Lifestyle

30-minute meal: spicy seafood salad with crispy salmon skin


I spent my twenties and thirties traveling to south-east Asia; loving the food, the experiences, the relaxed way of life. When I create salads at home, components that remind me of holidays in Thailand or Vietnam often make their way in, alongside a mishmash of other techniques.

For this dish, a simple spicy salad dressing is used to deglaze the pan that the seafood is cooked in. This creates a sticky, caramelised glaze to coat the seafood, which contrasts well with the spritely fresh heat of the vegetable salad.

Spicy seafood salad with crispy salmon skin

Here I’ve used salmon and tiger prawns but squid, calamari or other firm-fleshed fish would be perfect to include.

I’ve also eaten this style of salad with firm tofu or boiled eggs instead of the seafood – have a play and mix it up as you like to make it work for your family.

Prep: 20 mins
Cook: 10 mins
Serves: 4, plus intentional leftovers

To make the glaze and dressing
This is meant to be hot! Reduce the number of chillies, dilute with a little water or add some coconut cream blobs to your salad to take out some of the bite, if you need to.

2 large garlic cloves
3-4 small bird’s eye chillies
3 coriander roots
, attached to ~2 cm of stalk, well washed to remove sand
2 limes,
juiced, include the pith in the sauce
~150ml fish sauce
40g panela or raw sugar or palm sugar

Place garlic, chillies and coriander roots in a mortar and pestle or blender and work it until you have a thick paste. Add the lime juice and about equal portions of fish sauce to the mix. Add half the sugar and continue to taste and add more until sweetness is evident on your palate. You need to be able to taste chilli heat, sugar, sour and salt to get the balance right.

To make the salad
1 large bunch broccolini, cut into thirds
1 sweetcorn
2 lebanese cucumbers

½ punnet cherry tomatoes
1 medium carrot
1 shallot
1 avocado
Handful of coriander,
stalks and all, torn
Handful of parsley,
stalks and all, torn
Handful of Vietnamese mint or common mint
, stalks and all, torn
Coconut flakes
, lightly toasted
2 fillets salmon, ~600g
12 green prawns, peeled ~500g
Coconut oil

Steam the broccolini and corn for two minutes to brighten, yet retain the crunch, then allow to cool.

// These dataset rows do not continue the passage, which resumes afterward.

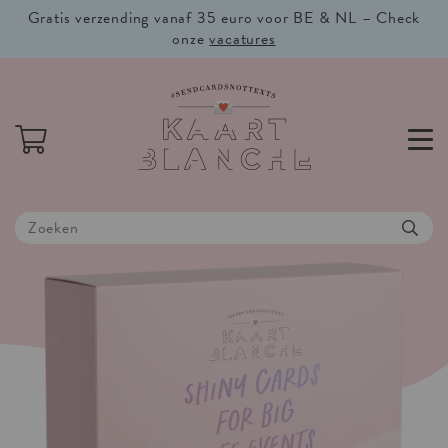
Gratis verzending vanaf 35 euro voor BE & NL – Check
onze
vacatures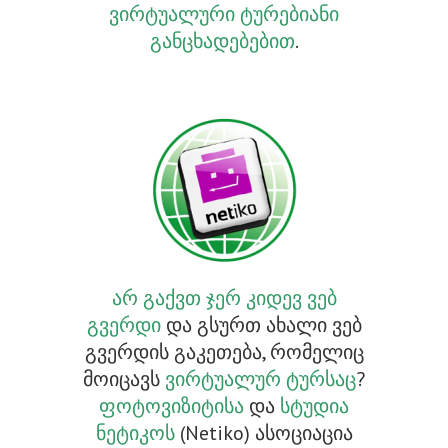
ვირტუალური ტურებიანი
განცხადებებით
.
არ გაქვთ ჯერ კიდევ ვებ
გვერდი
და გსურთ ახალი ვებ
გვერდის გაკეთება, რომელიც
მოიცავს
ვირტუალურ ტურსაც
?
ფოტოვიზიტისა
და
სტუდია
ნეტიკოს
(Netiko) ასოციაცია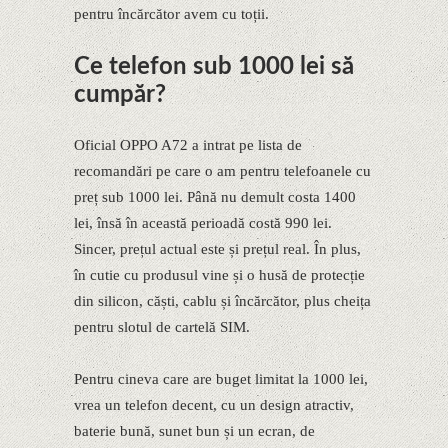
pentru încărcător avem cu toții.
Ce telefon sub 1000 lei să
cumpăr?
Oficial OPPO A72 a intrat pe lista de
recomandări pe care o am pentru telefoanele cu
preț sub 1000 lei. Până nu demult costa 1400
lei, însă în această perioadă costă 990 lei.
Sincer, prețul actual este și prețul real. În plus,
în cutie cu produsul vine și o husă de protecție
din silicon, căști, cablu și încărcător, plus cheița
pentru slotul de cartelă SIM.
Pentru cineva care are buget limitat la 1000 lei,
vrea un telefon decent, cu un design atractiv,
baterie bună, sunet bun și un ecran, de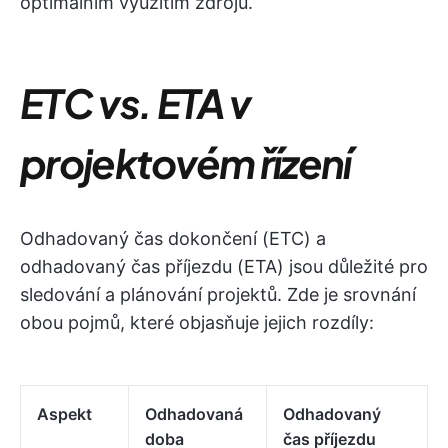
optimálním využitím zdrojů.
ETC vs. ETA v
projektovém řízení
Odhadovaný čas dokončení (ETC) a
odhadovaný čas příjezdu (ETA) jsou důležité pro
sledování a plánování projektů. Zde je srovnání
obou pojmů, které objasňuje jejich rozdíly:
Aspekt
Odhadovaná
Odhadovaný
doba
čas příjezdu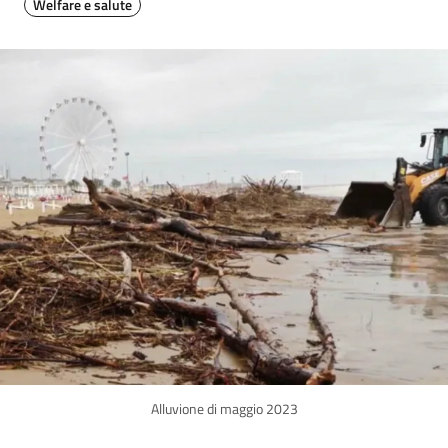
Welfare e salute
Image
Alluvione di maggio 2023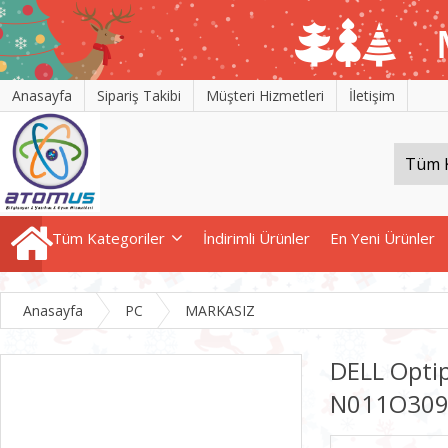
Anasayfa
Sipariş Takibi
Müşteri Hizmetleri
İletişim
Tüm Kategoriler
İndirimli Ürünler
En Yeni Ürünler
Anasayfa
PC
MARKASIZ
DELL Opti
N011O30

Remove the corn from the cob, by slicing the kernels off carefully. Slice the cucumbers into quarters lengthways and then into 5cm long pieces. Cut the cherry tomatoes in halves. Finely slice or mandolin the carrot and shallot. Cut open the avocado, remove the seed and slice into 3cm chunky cubes.

Toss together all the vegetables and the herbs, except the avocado. Add a third to half of the dressing, depending on your desire for heat, gently toss and then add the avocado chunks.

Plate up the salad onto a shared platter or dish out the components onto individual plates then start to cook the seafood.

Heat a large fry pan with the coconut oil on high. Add the salmon fillets, skin side down and cook for 8-10 minutes until the skin is dark and you can see the colour of the fish changing up the side of the fillets.

While the salmon is cooking, slice open the prawn tails, along the back, removing the poo tube as you go if necessary, but leaving the tail attached.

Turn the salmon fillets over and carefully peel off the crispy skin, then let it rest on some paper towel to firm up into crisps.

Add the prawns carefully to the pan, laying them out so the butterflied section is touching the pan. Carefully add the other half of the dressing and allow it to sizzle and reduce, until you have a thick sticky sauce coating the cooked prawns – this should take a minute or two.

Remove the prawns to a plate and turn off the heat under the pan. Allow the salmon to rest in the pan for two minutes before gently breaking it up into 3-5cm pieces. Toss the salmon around in the sticky sauce, add the prawns back in and add a drizzle of extra coconut oil to make it loose and beautifully shiny.

Distribute the seafood over the salad, plus any extra glaze. Finally, sprinkle the salad with the toasted coconut flakes and the shards of crispy salmon skin.

For later in the week

  • Leftover salad and seafood is screaming to be made into rice paper rolls for lunch the next day.

  • Extra pieces of salmon can be cooked with the same method (with or without the dressing) and used inside an omelette for a quick hearty dinner the following day. Douse it with more dressing once its finished cooking for an extra kick.

  • If the dressing was too spicy for you too use just for this meal, it will keep in the fridge for a week or more, dilute with coconut cream and add to pumpkin soup, use as a dipping sauce for vegetable crudités or mix it through some mashed avo for a quick guacamole-style dip.